Objective: Long-acting injectable (LAI) antipsychotics are recommended in the treatment non-adherence. Despite the widespread use of LAI antipsychotics, there is limited data on clinical outcomes in bipolar I disorder (BD-I) patients with real-world data. We aimed to compare BD-I patients treated with LAI and oral antipsychotics (OAP) in terms of treatment effectiveness in a 1-year follow-up period. Methods: The study was conducted retrospectively with electronic health records of 116 BDI patients.
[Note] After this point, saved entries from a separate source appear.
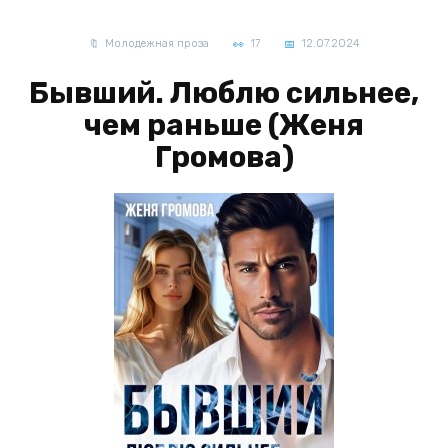
Молодежная проза
17
12.07.2024
Бывший. Люблю сильнее,
чем раньше (Женя
Громова)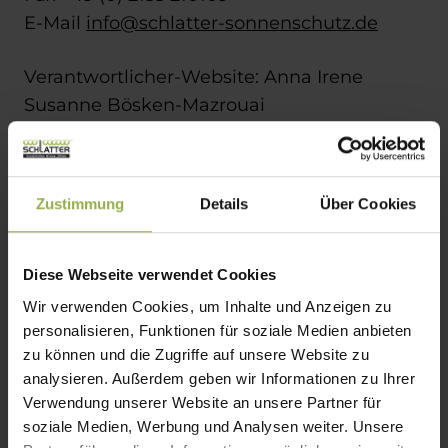
E-Mail
info@schlatter-sonnenschutz.de
Verantwortlicher-Website: Anna Irene
Susanne Bösken-Mazrouai
Unternehmensgegenstand: Handel von
Sonnenschutzprodukten
Geschäftsführerin: Anna Irene Susanne
Zustimmung
Details
Über Cookies
Bösken-Mazrouai
USt-Id: DE296964787
Diese Webseite verwendet Cookies
Realisiert von:
Wir verwenden Cookies, um Inhalte und Anzeigen zu
personalisieren, Funktionen für soziale Medien anbieten
KIM Krick Interactive Media GmbH + Co. KG
zu können und die Zugriffe auf unsere Website zu
|
www.krick.com
analysieren. Außerdem geben wir Informationen zu Ihrer
Verwendung unserer Website an unsere Partner für
Alle Rechte vorbehalten. Die auf der
soziale Medien, Werbung und Analysen weiter. Unsere
Website verwendeten Texte, Bilder,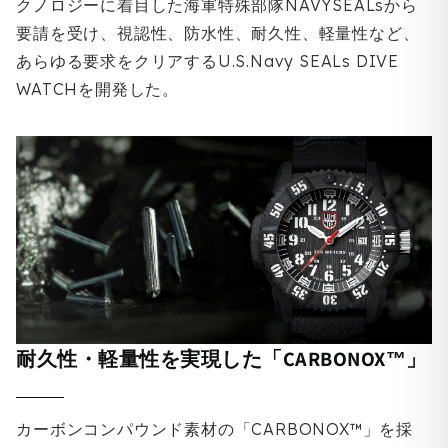
クノロジーに着目した海軍特殊部隊NAVYSEALsから
要請を受け、視認性、防水性、耐久性、軽量性など、
あらゆる要求をクリアするU.S.Navy SEALs DIVE
WATCHを開発した。
耐久性・軽量性を実現した「CARBONOX™」
カーボンコンパウンド素材の「CARBONOX™」を採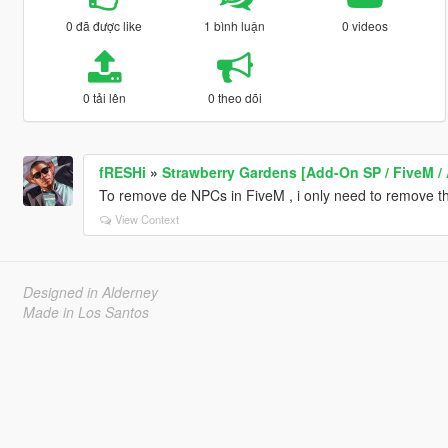
0 đã được like
1 bình luận
0 videos
0 tải lên
0 theo dõi
fRESHi
»
Strawberry Gardens [Add-On SP / FiveM / 
To remove de NPCs in FiveM , i only need to remove the
View Context
Designed in Alderney
Made in Los Santos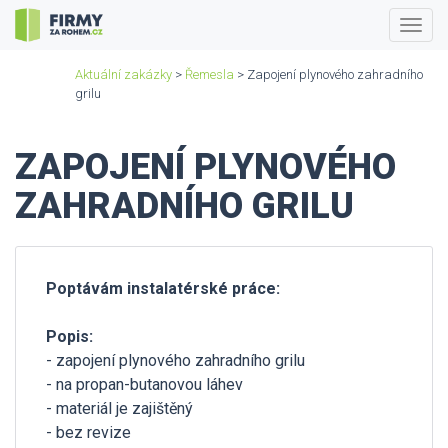
Togg
navig
Aktuální zakázky
>
Řemesla
> Zapojení plynového zahradního
grilu
ZAPOJENÍ PLYNOVÉHO
ZAHRADNÍHO GRILU
Poptávám instalatérské práce:
Popis:
- zapojení plynového zahradního grilu
- na propan-butanovou láhev
- materiál je zajištěný
- bez revize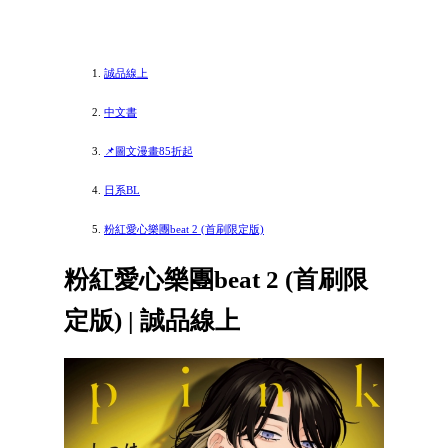
誠品線上
中文書
📌圖文漫畫85折起
日系BL
粉紅愛心樂團beat 2 (首刷限定版)
粉紅愛心樂團beat 2 (首刷限
定版) | 誠品線上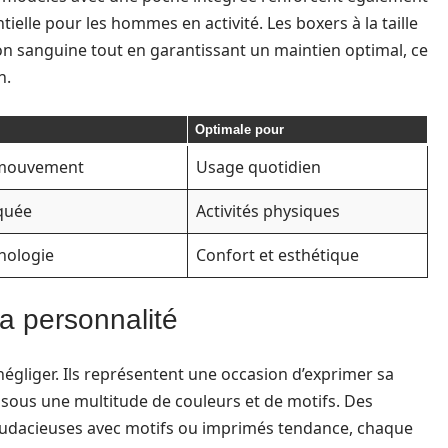
ntielle pour les hommes en activité. Les boxers à la taille
ion sanguine tout en garantissant un maintien optimal, ce
n.
Optimale pour
e mouvement
Usage quotidien
iquée
Activités physiques
hologie
Confort et esthétique
 la personnalité
 négliger. Ils représentent une occasion d’exprimer sa
t sous une multitude de couleurs et de motifs. Des
 audacieuses avec motifs ou imprimés tendance, chaque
The primary outcomes were whether patients in the LAI group and the OAP group differed in relapse, rehospitalization, emergency room (ER) visits, and all-cause treatment discontinuation at 1-year follow-up after a mania episode. Cox regression modeling was used to predict the recurrence of any mood episode and all-cause treatment discontinuation during follow-up. The secondary outcomes evaluated were the effects of sociodemographic and clinical parameters and concomitant psychotropic medications on the course of the illness and treatment adherence. Results: Of all 116 patients, 33 (28.4%) were under LAI, and 83 (71.6%) were under OAP treatment. LAI users had a history of more hospitalizations and total mood episodes. Patients in the LAI group had more treatment non-adherence before the index hospitalization. At 1-year follow-up, there was no difference between the groups in terms of any mood relapse, rehospitalization, ER visits, and all-cause treatment discontinuation. As a secondary outcome, lithium users were found to have fewer new episodes and discontinuations of treatments. Conclusions: In real-world data, there is no evidence that LAI antipsychotics (compared to OAP) are superior in the maintenance treatment of BD. These results are important in terms of reflecting clinical practices for the treatment of BD-I. These results do not devalue the use of LAI therapy in BD; however, more studies are needed to identify positive predictors for LAI treatments in BD.